Como todas essas mudanças devem impactar nas relações?

Estamos diante de uma bifurcação. Existe a possibilidade de criar relações mais humanas, afetuosas e que valorizam as relações familiares e comunitárias. Ou podemos criar uma sociedade menos humana, distante e brutal através de leis, governos e empresas. Empresas que incentivam a competitividade estão incentivando uma sociedade mais distante e marcada por animosidade, diferente daquelas que incentivam a colaboração, o trabalho em equipe, empatia e criatividade. Inclusive estudos globais indicam que estas são as habilidades do futuro.

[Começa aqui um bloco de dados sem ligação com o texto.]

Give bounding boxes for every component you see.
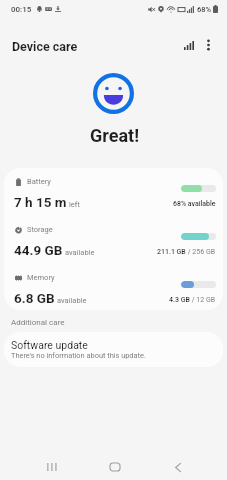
- staticText: 68% available: [173, 200, 216, 208]
- staticText: 44.9 GB: [14, 242, 63, 258]
- staticText: Memory: [27, 273, 55, 282]
- staticText: Additional care: [11, 318, 65, 327]
- staticText: available: [65, 248, 95, 257]
- staticText: Battery: [27, 177, 51, 186]
- staticText: Great!: [90, 125, 140, 146]
- button[interactable]: Usage statistics: [177, 33, 201, 57]
- staticText: / 256 GB: [186, 248, 216, 256]
- button[interactable]: Back: [161, 455, 195, 479]
- staticText: 7 h 15 m: [14, 194, 67, 210]
- staticText: Storage: [27, 225, 53, 234]
- staticText: 4.3 GB: [169, 296, 190, 304]
- staticText: / 12 GB: [190, 296, 216, 304]
- staticText: 6.8 GB: [14, 290, 55, 306]
- staticText: 00:15: [11, 5, 32, 14]
- staticText: Software update: [11, 339, 88, 351]
- staticText: Device care: [12, 39, 78, 54]
- button[interactable]: Memory: [4, 264, 223, 310]
- staticText: 211.1 GB: [157, 248, 186, 256]
- staticText: 68%: [197, 5, 212, 14]
- button[interactable]: More options: [196, 33, 220, 57]
- staticText: available: [57, 296, 87, 305]
- staticText: left: [69, 200, 80, 209]
- button[interactable]: Battery: [4, 168, 223, 216]
- staticText: There's no information about this update…: [11, 351, 146, 360]
- button[interactable]: Software update: [4, 332, 223, 367]
- button[interactable]: Home: [98, 455, 132, 479]
- button[interactable]: Storage: [4, 216, 223, 264]
- button[interactable]: Recent apps: [34, 455, 68, 479]
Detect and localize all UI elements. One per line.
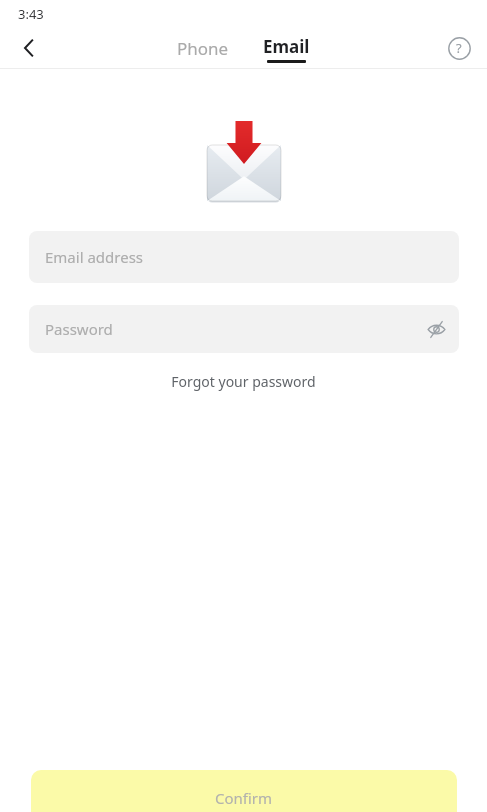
button[interactable]: Email address bbox=[29, 231, 459, 283]
button[interactable]: Password bbox=[29, 305, 459, 353]
staticText: ? bbox=[456, 39, 462, 57]
button[interactable]: Show password bbox=[413, 305, 459, 353]
button[interactable]: Confirm bbox=[31, 770, 457, 812]
button[interactable]: Back bbox=[0, 28, 58, 68]
staticText: Confirm bbox=[215, 788, 273, 808]
staticText: Forgot your password bbox=[171, 372, 316, 391]
staticText: Password bbox=[45, 319, 113, 339]
button[interactable]: Email bbox=[253, 28, 320, 68]
staticText: 3:43 bbox=[18, 5, 44, 23]
button[interactable]: Help bbox=[431, 28, 487, 68]
staticText: Phone bbox=[177, 37, 229, 60]
button[interactable]: Forgot your password bbox=[159, 368, 328, 395]
staticText: Email address bbox=[45, 247, 144, 267]
button[interactable]: Phone bbox=[167, 28, 239, 68]
staticText: Email bbox=[263, 35, 310, 58]
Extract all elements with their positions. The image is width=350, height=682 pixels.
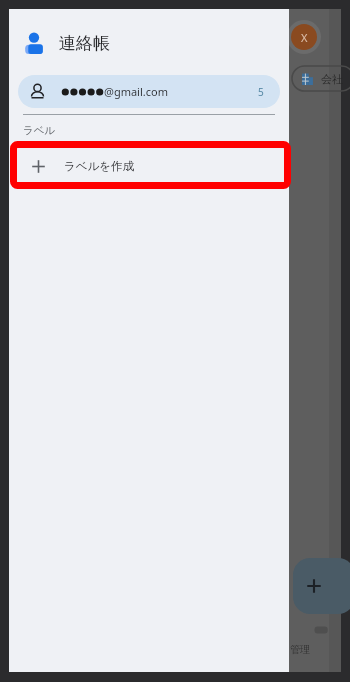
button[interactable]: 管理: [290, 623, 350, 656]
button[interactable]: @gmail.com: [18, 75, 280, 108]
button[interactable]: Add contact: [293, 558, 350, 614]
staticText: 会社: [321, 72, 343, 86]
staticText: ラベル: [23, 124, 56, 137]
staticText: 連絡帳: [59, 33, 110, 54]
staticText: 5: [258, 85, 264, 99]
button[interactable]: ラベルを作成: [9, 149, 289, 183]
button[interactable]: 会社: [292, 66, 350, 91]
staticText: 管理: [290, 643, 350, 656]
button[interactable]: Account: [287, 20, 321, 54]
staticText: ラベルを作成: [64, 159, 135, 173]
staticText: @gmail.com: [104, 84, 168, 99]
staticText: X: [301, 30, 308, 45]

Além de especialista em inovação, você é referência em paternidade. Como criar as gerações digitais para o futuro?

Para preparar as gerações temos que falar sobre as habilidades do futuro, que passam tanto por conhecimento em tecnologias como habilidades humanas. Precisamos criar pessoas mais humanas, que tenham confiança nos outros, empatia e saibam se comunicar. Tem que falar com clareza e ser entendido, mas também tem que ouvir as nuances do interlocutor. É um grande desafio preparar as novas gerações, porque a escola não está preparada. Temos ambientes educacionais parecidos com indústrias do século passado. Crianças de uniforme e atendendo aos sinais semelhantes a um processo fabril. Esses alunos estão sendo preparados para trabalhar em fábricas, serem mandados, não para serem líderes e trabalhar em equipe. Vemos uma adaptação gradativa e lenta da escola para essas necessidades do mercado de trabalho. Por isso, é essencial que os pais participem para deixar esta geração mais afinada com a modernidade.

Como conciliar carreira, negócios e família?

Desacelerando. Temos a ideia que trabalhar muito é sinônimo de produtividade. Eu discordo. Precisamos trabalhar melhor, selecionar no dia um momento de trabalho focado e profundo. Não é trabalhar bastante que nos torna produtivos, é trabalhar inteligentemente, de maneira focada e certeira. Conciliar carreira, negócio e família é muito simples quando se tem claro no que se é bom e como entregar o máximo de valor à empresa e ao cliente. Os profissionais que têm família precisam deixar claro à empresa que não vão responder e-mails depois das 18h e aos fins de semana. Trabalhe de forma eficiente e produtiva durante o expediente, não o tempo todo.

Qual o conselho para os pais sobrecarregados pelas demandas de trabalho e as rotinas domésticas durante o isolamento?

É muito importante dividir o dia em momentos solitários de produtividade e de interação com a família. Essa produtividade solitária provavelmente será menor que oito horas. Estávamos acostumados a pegar trânsito e ficar no escritório enquanto os filhos estavam na escola. Lá respondíamos e-mails, conversávamos com os colegas, almoçávamos, retornávamos e respondíamos mais e-mails, fazíamos reuniões e às 18h pegávamos o filho na escola e íamos para casa. Certamente o que vivíamos no escritório também não eram oito horas de trabalho. Eram entregas produtivas que alternavam a momentos de relaxamento, conversa e interação. É isso que precisamos ter em casa. Dá para combinar com a família horários exclusivos e solitários, sem interrupção, para entregar o que precisa ser feito e depois ter tempo de afeto, abraço e colo para a família, porque é o que de verdade importa na vida.